Les premiers métabolites formés sont des métabolites monohydroxylés, qui représentent les métabolites majoritaires. Ces composés présentent encore une forte affinité pour les RCB1 et/ou RCB2 et ont une activité agoniste sur ces récepteurs. Ils participent donc à l’activité en la potentialisant et en la prolongeant, et il est donc important de les rechercher [58, 75]. Puis ces premiers métabolites vont être carboxylés sur la chaîne alkyle, donnant des métabolites qui semblent avoir toujours une forte affinité pour les RCB1 ou RCB2 mais dénués d’activité agoniste sur ces récepteurs.
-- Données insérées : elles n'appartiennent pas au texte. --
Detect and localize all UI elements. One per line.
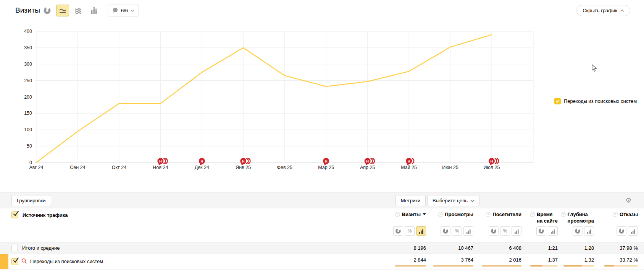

Enfin le métabolisme comprend des réactions de phase II afin de rendre les métabolites encore plus hydrophiles pour pouvoir être éliminés par le rein. Interviennent les UDP-glycosyltransférases (UGT) 1A1, 1A9 et 2B7 majoritairement. Les métabolites hydroxylés sont présents sous cette forme de glucuronides, puis sont éliminés dans les urines. C’est la forme majoritaire retrouvée dans les urines, les molécules mères sous forme inchangée n’étant retrouvées qu’à l’état de trace [70, 76]. Lors de la recherche des cannabinoïdes de synthèse dans les milieux biologiques, on retrouvera les molécules mères quelques heures dans la salive et jusqu’à 48 h dans le sang, les métabolites dans les urines jusqu’à 72 h. Il sera nécessaire d’hydrolyser ces urines afin d’en augmenter la sensibilité [77].